It is an object of the present invention to provide a recreational recumbent vehicle that addresses the drawbacks of the existing solutions by lowering the centre of gravity of the vehicle and brings the majority of the weight applied thereto inboard between the front and rear axles. Reference to the terms substantially horizontal, vertical or parallel will be appreciated to mean exactly horizontal, vertical or parallel, as well as some acceptable variance therefrom of between about 1 to 10 degrees. Reference to the seat of the vehicle being substantially between the rotary axes of the wheels will be appreciated to mean wholly therebetween, as well as to largely therebetween where only about 5 to 10% of the entire length of the seat extends forwardly beyond the front rotary axis of the vehicle.

SUMMARY OF THE INVENTION

According to the invention there is provided a recumbent vehicle including: a chassis; two front wheels rotatably connected to the chassis near a front end thereof, the front wheels being rotatable about a front rotary axis; one or more rear wheels rotatably connected to the chassis near a rear end thereof, the rear wheel being rotatable about a rear rotary axis, wherein the front and the rear rotary axes lie on a substantially horizontal common plane, or respective substantially horizontal and parallel front and rear planes; a steering connected to one or more of the front wheels for steering the recumbent vehicle; a brake for braking one or more of the wheels; a drive for driving one or more of the wheels; a seat mounted on the chassis substantially between the first and second rotary axes, the seat having a base and a backrest reclined relative to the respective horizontal plane; one or more foot supports located on the chassis forwardly of the front rotary axis, such that the seat and the foot supports lie on opposite sides of the front rotary axis; characterised in that the recumbent vehicle further includes a load bay defined between: the chassis, a primary virtual line passing tangentially through the rear wheel at an acute angle, measured between the primary virtual line and the respective horizontal plane, of between 50 and 70 degrees; and a secondary virtual line being parallel with the primary virtual line and passing through a rear-most point on the backrest of the seat, wherein the load bay is an unobstructed space therebetween having:

(i) a width at least equal to a width of the backrest of the seat;

(ii) a depth, as measured perpendicularly between the primary and secondary virtual lines, of between 100 and 800 millimetres; and

(iii) a height, as measured along the secondary virtual line from the chassis upwardly of at least 1000 millimetres.

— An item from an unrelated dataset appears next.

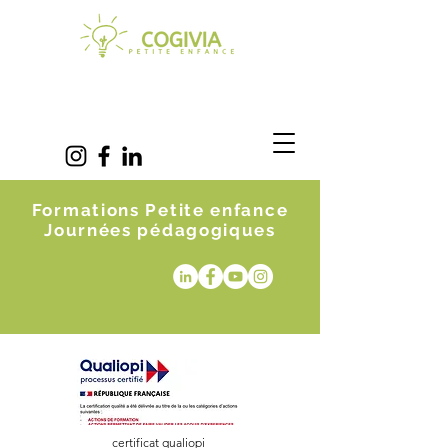
Formations Petite enfance
Journées pédagogiques
certificat qualiopi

Generally, the depth of the load bay is between about 200 and 600 millimetres, so as to receive an elongate load therein. Typically, the depth of the load bay is between about 350 and 550 millimetres, and further wherein the elongate load is a golf bag with golf clubs stowed therein, such that the recumbent is applicable to use as a golf cart.

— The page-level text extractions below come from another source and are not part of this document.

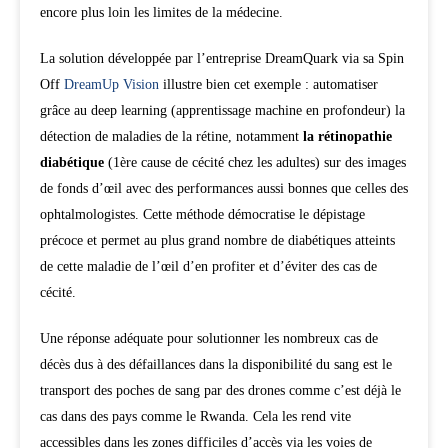
encore plus loin les limites de la médecine.
La solution développée par l’entreprise DreamQuark via sa Spin
Off
DreamUp Vision
illustre bien cet exemple : automatiser
grâce au deep learning (apprentissage machine en profondeur) la
détection de maladies de la rétine, notamment
la rétinopathie
diabétique
(1ère cause de cécité chez les adultes) sur des images
de fonds d’œil avec des performances aussi bonnes que celles des
ophtalmologistes. Cette méthode démocratise le dépistage
précoce et permet au plus grand nombre de diabétiques atteints
de cette maladie de l’œil d’en profiter et d’éviter des cas de
cécité.
Une réponse adéquate pour solutionner les nombreux cas de
décès dus à des défaillances dans la disponibilité du sang est le
transport des poches de sang par des drones comme c’est déjà le
cas dans des pays comme le Rwanda. Cela les rend vite
accessibles dans les zones difficiles d’accès via les voies de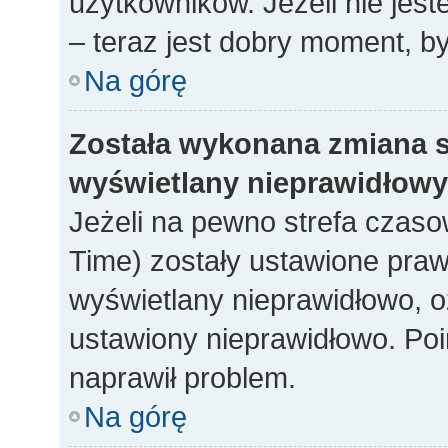
użytkowników. Jeżeli nie jes
– teraz jest dobry moment, by
Na górę
Została wykonana zmiana st
wyświetlany nieprawidłowy
Jeżeli na pewno strefa czaso
Time) zostały ustawione praw
wyświetlany nieprawidłowo, o
ustawiony nieprawidłowo. Poi
naprawił problem.
Na górę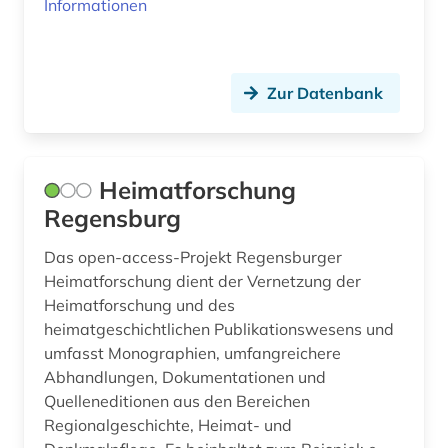
Informationen
Zur Datenbank
Heimatforschung
Regensburg
Das open-access-Projekt Regensburger
Heimatforschung dient der Vernetzung der
Heimatforschung und des
heimatgeschichtlichen Publikationswesens und
umfasst Monographien, umfangreichere
Abhandlungen, Dokumentationen und
Quelleneditionen aus den Bereichen
Regionalgeschichte, Heimat- und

Preferably, the load support base rest is located along the chassis: (i) between the backrest of the seat and a front-most extremity of the rear wheel; and (ii) at a height beneath an upper-most extremity of the rear wheel, the load support base rest being adapted to operatively support a base of the elongate load. The load support base rest and the base of the seat may be aligned with or near the substantially horizontal rear plane such that the driver’s and elongate load’s centre of gravity is operatively beatable close to the chassis, and between the front and rear wheels.

Generally, the recumbent vehicle includes a load support upper rest located: (i) rearward of the load support base rest; (ii) aligned with or forwardly of the rear rotary axis; and (iii) above the rear wheel, wherein the load support upper rest is adapted to operatively support a side of the elongate load, and further wherein one or both of the load support base rest and the load support upper rest have a strap for operatively strapping the elongate load to the respective load support base and upper rests.

Typically, the load bay is defined between: the chassis; the secondary virtual line; and a tertiary virtual line being parallel with the primary virtual line and spaced forwardly therefrom by a perpendicular distance of between about 90 and 120 millimetres.

Preferably, the chassis is made up of a tubular main frame having a rear wheel boom extending from a rear end thereof on which the rear wheel is axle or hub mounted, and support arms extending laterally from each side of the tubular main frame, nearer a front end thereof, on which the front wheels are axle or hub mounted.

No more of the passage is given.